EXERCISE BRIEF - Using the entries that follow, write out the line containing "Eltern und Kinder von 3 bis 6", the line containing "Veranstaltungen FZ Grafenberger", and every line between them, exactly and nothing else.

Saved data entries
·····

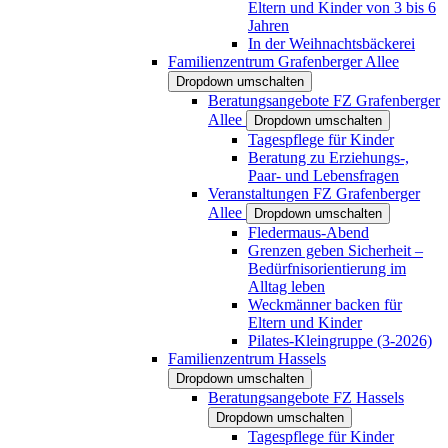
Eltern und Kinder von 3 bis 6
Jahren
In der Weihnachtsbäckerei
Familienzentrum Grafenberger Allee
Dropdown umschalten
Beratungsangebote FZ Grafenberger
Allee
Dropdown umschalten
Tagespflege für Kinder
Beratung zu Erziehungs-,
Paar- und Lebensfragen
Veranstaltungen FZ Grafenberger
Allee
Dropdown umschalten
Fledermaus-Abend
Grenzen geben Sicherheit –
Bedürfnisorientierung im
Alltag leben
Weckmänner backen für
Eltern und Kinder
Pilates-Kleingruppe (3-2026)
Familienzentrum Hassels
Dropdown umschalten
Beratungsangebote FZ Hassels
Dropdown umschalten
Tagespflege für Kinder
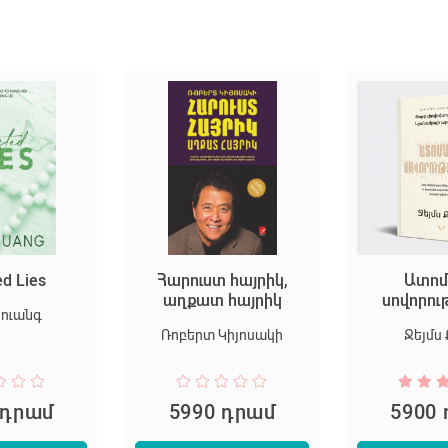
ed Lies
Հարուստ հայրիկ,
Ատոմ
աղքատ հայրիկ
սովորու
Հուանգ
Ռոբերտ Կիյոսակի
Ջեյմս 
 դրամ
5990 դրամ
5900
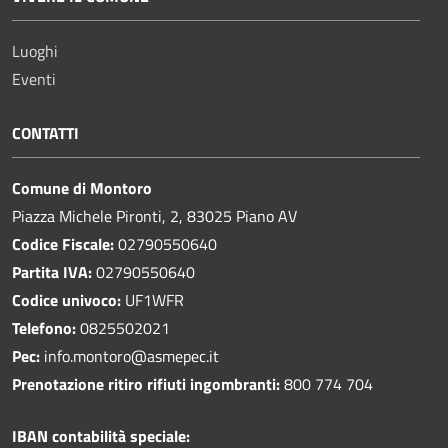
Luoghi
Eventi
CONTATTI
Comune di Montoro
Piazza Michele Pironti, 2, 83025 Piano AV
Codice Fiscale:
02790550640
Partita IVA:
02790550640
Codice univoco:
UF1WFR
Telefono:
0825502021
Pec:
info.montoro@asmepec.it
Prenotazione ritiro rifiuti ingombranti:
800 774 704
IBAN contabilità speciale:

·····

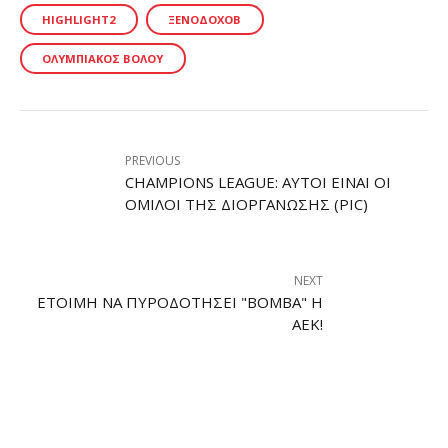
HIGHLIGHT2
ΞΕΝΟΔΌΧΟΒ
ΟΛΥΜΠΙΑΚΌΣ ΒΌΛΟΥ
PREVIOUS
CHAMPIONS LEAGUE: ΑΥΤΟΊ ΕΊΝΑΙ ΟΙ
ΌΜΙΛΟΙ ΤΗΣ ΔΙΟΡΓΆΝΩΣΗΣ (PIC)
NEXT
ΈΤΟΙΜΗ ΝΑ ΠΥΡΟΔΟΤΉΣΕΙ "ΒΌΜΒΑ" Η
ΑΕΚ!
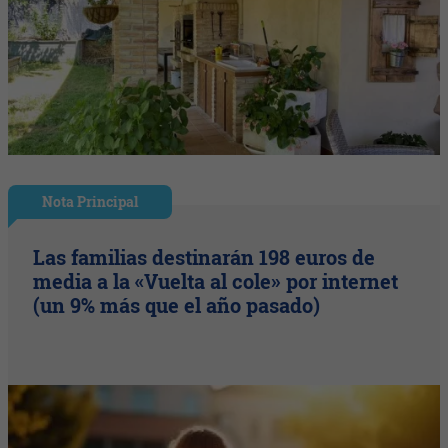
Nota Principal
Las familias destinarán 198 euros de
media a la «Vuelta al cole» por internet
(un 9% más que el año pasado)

·····

RESULT -
Eltern und Kinder von 3 bis 6
Jahren
In der Weihnachtsbäckerei
Familienzentrum Grafenberger Allee
Dropdown umschalten
Beratungsangebote FZ Grafenberger
Allee
Dropdown umschalten
Tagespflege für Kinder
Beratung zu Erziehungs-,
Paar- und Lebensfragen
Veranstaltungen FZ Grafenberger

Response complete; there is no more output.